» What you will do
Only lines that contain the word "университет" are to be returned from the data below.

» Source data
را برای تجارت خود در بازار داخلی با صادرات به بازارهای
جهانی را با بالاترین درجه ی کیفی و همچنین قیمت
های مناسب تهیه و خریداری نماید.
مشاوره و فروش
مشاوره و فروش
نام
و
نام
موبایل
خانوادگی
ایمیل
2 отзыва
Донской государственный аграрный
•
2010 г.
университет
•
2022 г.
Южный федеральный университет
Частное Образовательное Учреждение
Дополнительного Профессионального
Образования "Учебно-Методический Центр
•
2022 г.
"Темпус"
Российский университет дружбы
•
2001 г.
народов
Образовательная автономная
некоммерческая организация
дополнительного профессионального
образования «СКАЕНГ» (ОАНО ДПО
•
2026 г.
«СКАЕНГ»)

...

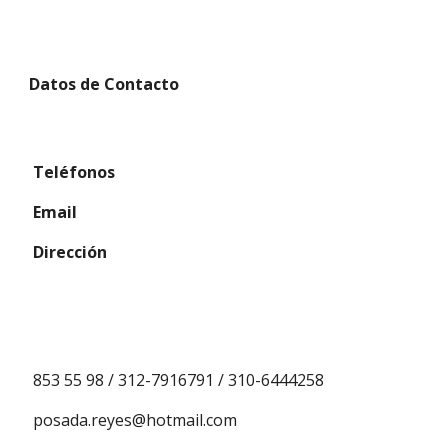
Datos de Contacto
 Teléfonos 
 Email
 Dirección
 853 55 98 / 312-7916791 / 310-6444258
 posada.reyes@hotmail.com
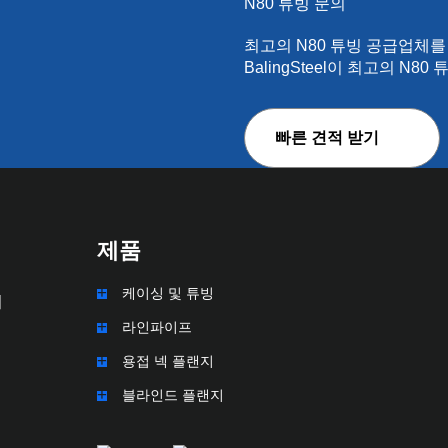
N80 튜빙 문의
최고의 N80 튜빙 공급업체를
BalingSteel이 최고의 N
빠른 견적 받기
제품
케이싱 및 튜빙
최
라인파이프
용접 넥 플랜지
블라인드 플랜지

» Finished exercise
университет
Южный федеральный университет
Российский университет дружбы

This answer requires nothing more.